Types of Omega-3 Fatty Acids

There are three types of fatty acids—ALA, EPA, and DHA.

  • ALA (alpha-linolenic acid): This type of fatty acid is obtained from plant sources such as flax seeds, chia seeds, walnuts, canola oil, and soybean oil. . ALA is the only omega-3 found in vegan foods and must be converted by our body to the long-chain omega-3s EPA and DHA to be used. However, this process is not very efficient1,
  • EPA (eicosapentaenoic acid) and DHA (docosahexaenoic acid): EPA and DHA are long chain omega-3s that our body needs for a variety of functions. They are also known as marine omega-3s because they are generally obtained from fatty fish (salmon, mackerel, tuna, herring), a few shellfish (clams, mussels, etc.) as well as algae.

EPA and DHA have been associated with the brain, eye, heart, and joint health as well as the development of the fetus during pregnancy3. Plus, EPA and DHA have anti-inflammatory properties and have been shown to improve muscle recovery after a workout or exercise4,5.

 

 EPA and DHA provide the most health benefits

How Much Omega-3 Do You Need Per Day?

Various international health organizations have made recommendations on the intake of omega-3 fatty acids. For instance,

  • The USDA recommends consuming 8 ounces of seafood every week which can provide up to 250 mg EPA+DHA per day6.
  • The National Institute of Health (NIH) suggests the intake of 1.1 to 1.6 grams of omega-3 fatty acids per day, with 10% coming from EPA and .
  • The American Heart Association on the other hand recommends eating up to 6 ounces of fish per week. Especially for people who have existing heart disease, AHA suggests the intake of 1 gram EPA+DHA per day7.
  • The European Food Safety Authority (EFSA) concluded that supplemental intake of EPA+ DHA combined at up to 5 g/day is safe for adults8.

In summary, for healthy adults, a minimum of 250 to 1000 mg of EPA+DHA each day is recommended by health organizations. Recommendations are normally given as total long chain omega-3 (EPA+DHA) as food sources such as fish tend to contain both together.

 Why Are Omega-3 Fatty Acids so Good for You?

Let’s discuss the research-backed health benefits of omega-3 fatty acids:

●      Reduction of inflammation3,9,10

Studies suggest that omega-3s may help fight inflammation and may also improve symptoms of autoimmune diseases such as rheumatoid arthritis, psoriasis, asthma, and inflammatory bowel. Omega-3s have been shown to reduce the production of molecules or substances associated with inflammation. This becomes particularly important because chronic or long-term inflammation has been linked to heart diseases, cancer, diabetes, arthritis, etc.

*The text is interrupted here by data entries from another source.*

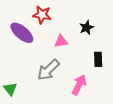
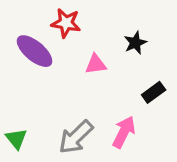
black rectangle: (98, 59) -> (154, 92), turned 56
gray arrow: (48, 70) -> (76, 137), moved

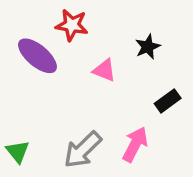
pink triangle: (96, 64) -> (104, 70), turned 30

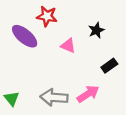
pink arrow: (135, 144) -> (88, 94), turned 30
gray arrow: (83, 150) -> (54, 97), turned 48

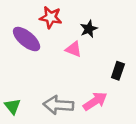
black star: (96, 30) -> (89, 29), moved
black rectangle: (109, 66) -> (118, 71), turned -35

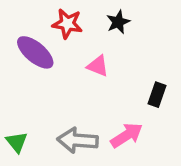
black star: (89, 29) -> (118, 22), moved

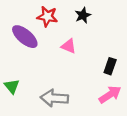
pink arrow: (127, 135) -> (110, 95), moved
green triangle: (17, 142) -> (12, 86), moved

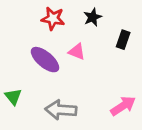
purple ellipse: (25, 37) -> (45, 60), moved
black rectangle: (110, 66) -> (123, 40), moved

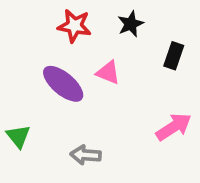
pink arrow: (123, 106) -> (174, 127), moved
gray arrow: (61, 110) -> (86, 155), size x0.7

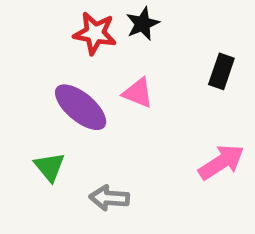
black star: (131, 24) -> (143, 24), moved
green triangle: (18, 136) -> (50, 167), moved

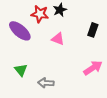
purple ellipse: (81, 107) -> (20, 31), moved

●      Improved skin health11,12,13

Omega-3 fatty acids, particularly EPA and DHA, support your overall skin health by improving barrier function, promoting healing and reducing inflammation due to UV radiation or sun exposure. Plus, they help reduce the production of compounds that contribute to the premature ageing process.

They have also been proven effective in maintaining skin hydration, reducing acne breakouts, and improving dry, itchy skin.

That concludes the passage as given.